Bütün ziraat mühendislere sesleniyorum. Sizi seçimden önce iş buluyorum diyen, seçim sonrası da kapıya koyan AKP'yi artık öğrenin. Oyunuzu alıyorlar, oyunuzu aldıktan sonra sizi kapının önüne koyuyorlar.

 Şehit yakınlarının cenazesine gittik. Şehit yakınlarının istemlerini hoş görüyoruz. En zor iş şehit ailesiyle yan yana gelmektir. Ona ne diyeceğimizi bilemiyoruz. Bir annenin yüreği eğer feryat ediyorsa onu bütün dünya duyar. Artık çocukların babalarını toprağa verdiği bir dönem yaşıyoruz.

Allah evlat acısı vermesin derler. O büyük acıdır. Biz birlikte yaşamak, bir derde ortak olmak istiyoruz. Sitemlerin hepsini anlayışla karşılıyorum. Çünkü onların sitem etmeye hakları var. Analar başka analar ağlamasın derler. Acıyı ben çektim bu acıyı başkaları çekmesin.

Bu cenazelerde bizim siyaset yapmamız doğru değil. Cami avlusunda siyaset yapmak bizim kültürümüzde de yoktur. Orada siyaset yapılmaz. Dini siyasete alet etmek dine en büyük kötülüktür aslında.

Bu acıyı dindirecek olan devleti yönetenlerdir. Yani hükümetlerdir. Eğer hükümet acıyı dindirmiyorsa sağlıklı yürüyen bir demokrasiye gitmesi gerekir. Polis onun emrinde, asker onun emrinde, mecliste çoğunluk ondadır. AKP, 14 yıldır Türkiye'nin hiçbir sorununu çözmemiştir.

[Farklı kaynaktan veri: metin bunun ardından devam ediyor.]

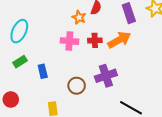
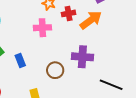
red cross: (95, 40) -> (69, 13), moved
purple cross: (106, 76) -> (82, 57), turned 30

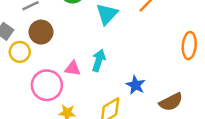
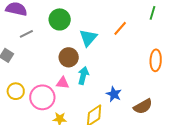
brown circle: (41, 32) -> (69, 57), moved
yellow circle: (20, 52) -> (16, 91), moved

Terörü bitireceğiz dediler. Terörsüz bir Türkiye AKP'ye teslim edilmiştir. Bugün durum ortadadır.

14 yılda Türkiye'yi bu noktaya kim getirdi? Şehitlerimizin hatırına bu soruyu kendinize sorun şehit yakınları.

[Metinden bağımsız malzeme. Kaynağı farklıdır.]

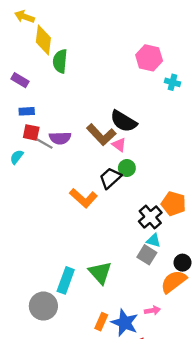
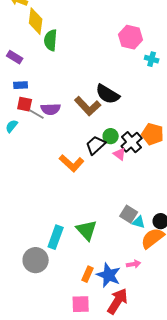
pink triangle: (119, 145) -> (120, 154), moved
orange pentagon: (174, 204) -> (153, 134), moved
black cross: (150, 217) -> (132, 142), moved
cyan triangle: (154, 240) -> (139, 222), moved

Ailelere seslenmek istiyorum. Terörsüz bir Türkiye devraldılar. Terör örgütü mahkemeler kurdu, silah deposuna döndürdü şehirleri, kimse ses çıkarmadı. Bu soruyu çocuklarınızın hatırına sorun kendinize.

 Cenaze namazından sonra yumurta atıldı. Daha önce gittiğim yerlerde de yumurta atıldı bana. Savcılara dava açmayın dedim. Tepkisini göstermek demokratik haktır dedim. Ama şehit cenazesini istismar eden bir hareketi benim affetmem mümkün değil, çünkü ben dine, inanca saygılıyım.

Cebine çiğ yumurtayı koyacaksın şehit cenazesine geleceksin. Sen oraya ben Kılıçdaroğlu'na nasıl yumurta atararım diye geliyorsun. Ben senin müslümanlığını sorgularım. Sen müslüman bile olamazsın.

Birileri kalktı şehitlere kelle dedi. Şehitlere kelle diyen adamın önünde diz çöktüler. Bunların amacı din, değil, iman değil bunların tek amacı var para.

PKK ile pazarlık yaptılar. Bunların bir tanesi çıkıp siz nasıl terör örgütüyle pazarlık yaparsınız dedi mi? Bunlar insanlıktan nasibini almamışlar.

AKP ile PKK görüşüyor diye. Kaza ile CHP PKK ile görüşüyor dese ne yaparlar?

Bu yumurta atanlar AKP PKK ile görüşürken bir şey dedi mi? Bu yumurta atanlar PKK ile görüşenler kadar şerefsiz.

Dava açmazsanız namerdim diyorum, dava açmıyorlar.

Gelen her şehidin sorumlusu bu ülkeyi yönetenlerdir.

 Eleştiriye saygılıyız. Ama kimse olayları çarpıtmasın.

Dokunulmazlıklar konusu parlamentoda görüşüldü ve anayasa değişikliği Meclis'ten geçti. O köşe yazarı, AKP yerine bizi eleştirir. Çünkü siyaset yapma alanı bizimle kısıtlı. Eleştiriye saygılıyız, ama kimse olayları çarpıtmasın.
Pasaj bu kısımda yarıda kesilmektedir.